Gambar 1.7 Anatomi Vesika Urinaria6


Vesicae urinaria diperdarahi oleh a.vesicalis superior dan inferior. Namun
pada perempuan, a.vesicalis inferior digantikan oleh a.vaginalis. Sedangkan
persarafan pada vesica urinaria terdiri atas persarafan simpatis dan parasimpatis.
Persarafan simpatis melalui n.splanchnicus minor, n.splanchnicus imus, dan
n.splanchnicus lumbalis L1-L2. Adapun persarafan parasimpatis melalui
n.splanchnicus pelvicus S2-S4, yang berperan sebagai sensorik dan motorik4.
d. Uretra
Uretra merupakan saluran yang membawa urine keluar dari vesica urinaria
menuju lingkungan luar. Terdapat beberapa perbedaan uretra pada pria dan
wanita. Uretra pada pria memiliki panjang sekitar 20 cm dan juga berfungsi
sebagai organ seksual (berhubungan dengan kelenjar prostat), sedangkan uretra
pada wanita panjangnya sekitar 3.5 cm. selain itu, Pria memiliki dua otot
sphincter yaitu m.sphincter interna (otot polos terusan dari m.detrusor dan
bersifat involunter) dan m.sphincter externa (di uretra pars membranosa, bersifat
volunter), sedangkan pada wanita hanya memiliki m.sphincter externa (distal
inferior dari kandung kemih dan bersifat volunter)8.
Pada pria, uretra dapat dibagi atas pars pre-prostatika, pars prostatika, pars
membranosa dan pars spongiosa8.
 Pars pre-prostatika (1-1.5 cm), merupakan bagian dari collum vesicae dan aspek
superior kelenjar prostat. Pars pre-prostatika dikelilingi otot m. sphincter urethrae
internal yang berlanjut dengan kapsul kelenjar prostat. Bagian ini disuplai oleh
persarafan simpatis.
 Pars prostatika (3-4 cm), merupakan bagian yang melewati/menembus kelenjar
prostat.
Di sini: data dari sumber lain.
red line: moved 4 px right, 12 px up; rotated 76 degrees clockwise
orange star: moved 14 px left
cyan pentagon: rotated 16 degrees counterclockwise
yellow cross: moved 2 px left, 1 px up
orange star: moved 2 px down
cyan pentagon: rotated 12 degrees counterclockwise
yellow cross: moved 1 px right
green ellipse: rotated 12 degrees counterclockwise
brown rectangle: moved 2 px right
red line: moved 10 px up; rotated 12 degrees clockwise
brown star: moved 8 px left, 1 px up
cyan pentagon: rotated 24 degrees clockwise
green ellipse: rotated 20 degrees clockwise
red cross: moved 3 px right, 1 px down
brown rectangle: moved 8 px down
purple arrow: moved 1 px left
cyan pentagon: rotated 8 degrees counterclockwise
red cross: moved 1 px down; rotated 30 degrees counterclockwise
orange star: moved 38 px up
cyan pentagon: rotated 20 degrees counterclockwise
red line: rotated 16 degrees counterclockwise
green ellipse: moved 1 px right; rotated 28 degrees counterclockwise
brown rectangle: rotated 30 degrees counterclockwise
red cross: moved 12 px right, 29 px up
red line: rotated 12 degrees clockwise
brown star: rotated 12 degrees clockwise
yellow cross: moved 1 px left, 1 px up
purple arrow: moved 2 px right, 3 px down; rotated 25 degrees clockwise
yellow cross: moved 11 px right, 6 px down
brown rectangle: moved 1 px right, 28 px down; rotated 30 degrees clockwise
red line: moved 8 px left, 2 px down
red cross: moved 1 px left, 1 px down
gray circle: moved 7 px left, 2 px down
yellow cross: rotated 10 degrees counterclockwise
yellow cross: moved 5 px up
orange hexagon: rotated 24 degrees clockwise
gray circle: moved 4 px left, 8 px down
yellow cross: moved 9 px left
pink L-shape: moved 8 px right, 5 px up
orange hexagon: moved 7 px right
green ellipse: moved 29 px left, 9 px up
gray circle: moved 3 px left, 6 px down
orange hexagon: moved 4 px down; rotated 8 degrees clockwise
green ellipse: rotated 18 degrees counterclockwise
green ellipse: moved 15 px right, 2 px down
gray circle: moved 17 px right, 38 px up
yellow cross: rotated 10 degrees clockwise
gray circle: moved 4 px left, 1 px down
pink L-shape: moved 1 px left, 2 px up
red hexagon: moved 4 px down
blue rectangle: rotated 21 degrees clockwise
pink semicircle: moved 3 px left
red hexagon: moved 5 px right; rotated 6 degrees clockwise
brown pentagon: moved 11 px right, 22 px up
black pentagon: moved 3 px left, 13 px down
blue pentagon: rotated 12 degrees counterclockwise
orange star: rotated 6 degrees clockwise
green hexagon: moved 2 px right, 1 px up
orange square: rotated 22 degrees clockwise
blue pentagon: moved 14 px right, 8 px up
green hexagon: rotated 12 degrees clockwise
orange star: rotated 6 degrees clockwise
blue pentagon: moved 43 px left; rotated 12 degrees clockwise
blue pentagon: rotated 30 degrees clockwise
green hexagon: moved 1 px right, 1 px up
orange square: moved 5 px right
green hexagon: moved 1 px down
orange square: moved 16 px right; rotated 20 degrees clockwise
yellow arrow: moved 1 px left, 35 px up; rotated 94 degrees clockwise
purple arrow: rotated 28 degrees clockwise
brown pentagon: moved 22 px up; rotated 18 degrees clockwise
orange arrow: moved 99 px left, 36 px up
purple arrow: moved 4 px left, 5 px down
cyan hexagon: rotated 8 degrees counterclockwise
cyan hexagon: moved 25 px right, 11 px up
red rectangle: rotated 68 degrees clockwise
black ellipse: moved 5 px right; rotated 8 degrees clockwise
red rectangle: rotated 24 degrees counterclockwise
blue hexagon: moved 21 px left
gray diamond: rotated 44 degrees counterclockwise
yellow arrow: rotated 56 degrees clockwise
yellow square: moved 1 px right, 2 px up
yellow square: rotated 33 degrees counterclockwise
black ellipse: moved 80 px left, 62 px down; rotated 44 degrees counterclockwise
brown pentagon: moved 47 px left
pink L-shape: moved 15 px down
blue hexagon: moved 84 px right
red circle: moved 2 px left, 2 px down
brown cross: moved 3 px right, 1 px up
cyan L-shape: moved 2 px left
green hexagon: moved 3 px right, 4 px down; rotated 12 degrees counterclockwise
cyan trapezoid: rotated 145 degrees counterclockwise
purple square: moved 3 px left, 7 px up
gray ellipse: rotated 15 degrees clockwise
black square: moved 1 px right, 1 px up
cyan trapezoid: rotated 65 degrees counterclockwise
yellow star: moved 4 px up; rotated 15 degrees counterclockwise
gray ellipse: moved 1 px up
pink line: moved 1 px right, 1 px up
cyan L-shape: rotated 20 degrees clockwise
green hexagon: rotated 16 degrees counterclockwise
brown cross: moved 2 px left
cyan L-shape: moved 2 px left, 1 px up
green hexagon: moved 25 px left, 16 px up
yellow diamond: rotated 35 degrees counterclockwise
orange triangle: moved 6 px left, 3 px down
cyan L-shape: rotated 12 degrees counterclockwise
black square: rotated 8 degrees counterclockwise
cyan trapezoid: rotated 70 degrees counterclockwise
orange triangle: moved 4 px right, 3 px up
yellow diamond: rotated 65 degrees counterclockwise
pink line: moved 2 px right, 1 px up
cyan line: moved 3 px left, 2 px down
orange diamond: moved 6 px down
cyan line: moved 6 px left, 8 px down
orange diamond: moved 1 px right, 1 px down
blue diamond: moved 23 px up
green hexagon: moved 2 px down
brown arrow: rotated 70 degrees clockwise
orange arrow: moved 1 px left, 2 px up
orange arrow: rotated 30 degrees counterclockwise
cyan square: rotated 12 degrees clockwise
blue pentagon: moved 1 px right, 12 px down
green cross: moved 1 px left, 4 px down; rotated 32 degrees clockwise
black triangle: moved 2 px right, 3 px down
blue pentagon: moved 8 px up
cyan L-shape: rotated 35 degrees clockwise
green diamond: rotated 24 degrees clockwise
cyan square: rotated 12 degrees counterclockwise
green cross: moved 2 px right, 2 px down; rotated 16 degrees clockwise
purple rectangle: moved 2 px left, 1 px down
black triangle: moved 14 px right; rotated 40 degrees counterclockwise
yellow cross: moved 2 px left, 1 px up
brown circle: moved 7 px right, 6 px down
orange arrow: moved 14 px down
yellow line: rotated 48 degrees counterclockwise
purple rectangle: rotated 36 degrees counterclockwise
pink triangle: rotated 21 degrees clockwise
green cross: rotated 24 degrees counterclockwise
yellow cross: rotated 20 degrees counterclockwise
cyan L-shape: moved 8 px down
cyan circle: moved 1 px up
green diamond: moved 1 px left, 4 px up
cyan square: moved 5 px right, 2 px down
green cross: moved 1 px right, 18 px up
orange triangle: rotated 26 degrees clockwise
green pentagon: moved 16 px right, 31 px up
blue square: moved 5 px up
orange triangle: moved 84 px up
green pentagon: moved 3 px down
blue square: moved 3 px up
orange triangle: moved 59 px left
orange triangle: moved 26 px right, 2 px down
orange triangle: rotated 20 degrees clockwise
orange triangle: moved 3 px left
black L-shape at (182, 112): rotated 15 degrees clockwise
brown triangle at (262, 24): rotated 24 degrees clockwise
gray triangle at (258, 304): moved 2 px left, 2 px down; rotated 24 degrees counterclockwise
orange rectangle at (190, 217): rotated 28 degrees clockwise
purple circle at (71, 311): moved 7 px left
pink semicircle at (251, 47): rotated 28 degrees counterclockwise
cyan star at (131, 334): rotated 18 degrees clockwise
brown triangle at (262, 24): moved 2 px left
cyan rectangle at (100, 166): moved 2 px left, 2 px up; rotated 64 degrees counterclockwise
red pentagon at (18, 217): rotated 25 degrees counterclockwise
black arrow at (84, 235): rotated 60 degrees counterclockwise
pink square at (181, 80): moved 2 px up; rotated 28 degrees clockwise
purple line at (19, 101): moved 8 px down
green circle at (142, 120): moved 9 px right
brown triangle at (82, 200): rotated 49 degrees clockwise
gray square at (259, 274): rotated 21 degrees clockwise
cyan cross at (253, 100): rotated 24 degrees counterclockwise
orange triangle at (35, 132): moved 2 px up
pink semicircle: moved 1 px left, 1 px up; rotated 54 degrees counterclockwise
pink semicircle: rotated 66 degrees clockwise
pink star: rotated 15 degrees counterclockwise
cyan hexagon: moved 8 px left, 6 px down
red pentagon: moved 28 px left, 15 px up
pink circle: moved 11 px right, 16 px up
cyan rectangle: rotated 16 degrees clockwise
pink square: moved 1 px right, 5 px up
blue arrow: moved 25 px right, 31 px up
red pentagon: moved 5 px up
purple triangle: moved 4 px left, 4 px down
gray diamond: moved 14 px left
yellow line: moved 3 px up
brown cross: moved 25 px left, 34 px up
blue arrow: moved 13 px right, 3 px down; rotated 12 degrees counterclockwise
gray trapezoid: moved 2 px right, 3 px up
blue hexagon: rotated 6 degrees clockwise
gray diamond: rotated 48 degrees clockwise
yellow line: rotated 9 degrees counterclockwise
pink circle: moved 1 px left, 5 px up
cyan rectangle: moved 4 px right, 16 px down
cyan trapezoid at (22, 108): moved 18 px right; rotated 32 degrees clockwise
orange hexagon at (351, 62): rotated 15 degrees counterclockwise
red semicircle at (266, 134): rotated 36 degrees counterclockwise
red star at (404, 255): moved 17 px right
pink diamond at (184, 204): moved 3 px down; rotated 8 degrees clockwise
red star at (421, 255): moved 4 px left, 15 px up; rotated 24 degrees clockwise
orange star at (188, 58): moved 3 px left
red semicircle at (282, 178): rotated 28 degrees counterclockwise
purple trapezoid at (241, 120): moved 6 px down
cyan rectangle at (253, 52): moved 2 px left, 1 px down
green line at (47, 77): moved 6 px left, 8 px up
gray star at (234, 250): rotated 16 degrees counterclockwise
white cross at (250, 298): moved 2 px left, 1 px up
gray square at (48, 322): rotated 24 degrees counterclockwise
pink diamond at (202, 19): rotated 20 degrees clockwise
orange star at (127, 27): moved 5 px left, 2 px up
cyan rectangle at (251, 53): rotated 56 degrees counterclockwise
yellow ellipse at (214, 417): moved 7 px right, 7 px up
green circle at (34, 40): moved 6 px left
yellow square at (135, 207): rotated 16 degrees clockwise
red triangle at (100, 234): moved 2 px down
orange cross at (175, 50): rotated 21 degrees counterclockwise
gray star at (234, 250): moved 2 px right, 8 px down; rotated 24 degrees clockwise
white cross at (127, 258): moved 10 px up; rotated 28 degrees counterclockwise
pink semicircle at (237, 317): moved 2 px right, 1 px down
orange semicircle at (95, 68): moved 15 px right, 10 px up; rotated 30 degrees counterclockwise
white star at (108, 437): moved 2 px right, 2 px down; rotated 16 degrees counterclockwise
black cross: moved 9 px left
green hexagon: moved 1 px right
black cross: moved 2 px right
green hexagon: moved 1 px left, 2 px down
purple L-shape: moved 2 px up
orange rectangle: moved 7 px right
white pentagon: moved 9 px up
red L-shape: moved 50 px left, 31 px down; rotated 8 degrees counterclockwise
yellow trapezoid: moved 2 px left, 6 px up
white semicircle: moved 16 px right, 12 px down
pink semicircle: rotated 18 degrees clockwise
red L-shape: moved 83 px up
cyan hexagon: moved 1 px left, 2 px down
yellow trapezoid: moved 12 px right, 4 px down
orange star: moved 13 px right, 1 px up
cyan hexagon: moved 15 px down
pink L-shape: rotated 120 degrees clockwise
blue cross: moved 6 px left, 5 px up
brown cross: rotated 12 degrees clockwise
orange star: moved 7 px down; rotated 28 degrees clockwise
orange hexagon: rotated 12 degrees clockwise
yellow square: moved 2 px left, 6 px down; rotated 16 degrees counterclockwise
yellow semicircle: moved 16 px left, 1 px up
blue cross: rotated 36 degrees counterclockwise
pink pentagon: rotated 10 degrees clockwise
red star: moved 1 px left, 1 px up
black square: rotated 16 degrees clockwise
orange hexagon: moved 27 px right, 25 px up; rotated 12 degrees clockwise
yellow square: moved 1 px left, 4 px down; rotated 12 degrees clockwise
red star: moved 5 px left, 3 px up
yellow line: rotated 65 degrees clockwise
Bagian ini dapat lebih dapat berdilatasi/melebar dibanding bagian lainnya.
 Pars membranosa (12-19 mm), merupakan bagian yang terpendek dan tersempit.
Bagian ini menghubungkan dari prostat menuju bulbus penis melintasi diafragma
urogenital. Diliputi otot polos dan di luarnya oleh m.sphincter urethrae eksternal
yang berada di bawah kendali volunter (somatis).
 Pars spongiosa (15 cm), merupakan bagian uretra paling panjang, membentang dari
pars membranosa sampai orifisium di ujung kelenjar penis. Bagian ini dilapisi oleh
korpus spongiosum di bagian luarnya.
Gambar 1.9 Anatomi Uretra Laki-laki & Perempuan 6

Gambar 1.8 Anatomi Uretra Laki-laki & Perempuan 6


Sedangkan uretra pada wanita berukuran lebih pendek (3.5 cm) dibanding
uretra pada pria. Setelah melewati diafragma urogenital, uretra akan bermuara pada
orifisiumnya di antara klitoris dan vagina (vagina opening). Terdapat m. spchinter
urethrae yang bersifat volunter di bawah kendali somatis, namun tidak seperti uretra
pria, uretra pada wanita tidak memiliki fungsi reproduktif8.
c. Fisiologi
Fungsi ginjal selain mengatur keseimbangan biokimia tubuh dengan cara
mengatur keseimbangan air, konsentrasi garam dalam darah dan asam basa ginjal juga
berperan dalam produksi hormon seperti9:
 Eritropoietin: menstimulasi produksi eritrosit di sumsum tulang. Eritropoietin
disekresikan saat ginjal mengalami hipoksia. Hampir semua hormon eritropoietin
yang terdapat dalam darah disekresi oleh ginjal.
 1,25-Dihydroxyvitamin D3 (calcitriol): merupakan bahan aktif dari vitamin D.
Prekursor vitamin D terhidroksilasi di ginjal. Calcitriol adalah vitamin esensial untuk
meregulasi kalsium deposisi pada tulang dan kalsium reabsorbsi dalam traktus
digestivus. Calcitriol juga mempunyai peran penting dalam refulasi kalsium dan
fosfat.
 Renin: berfungsi sebagai regulator tekanan arteri jangka pendek. Renin bekerja pada
jalur angiotensin untuk meningkatkan tekanan vaskuler dan produksi aldosteron.
 Prostaglandin: berfungsi sebagai vasokonstriktor dan regulasi garam dan air.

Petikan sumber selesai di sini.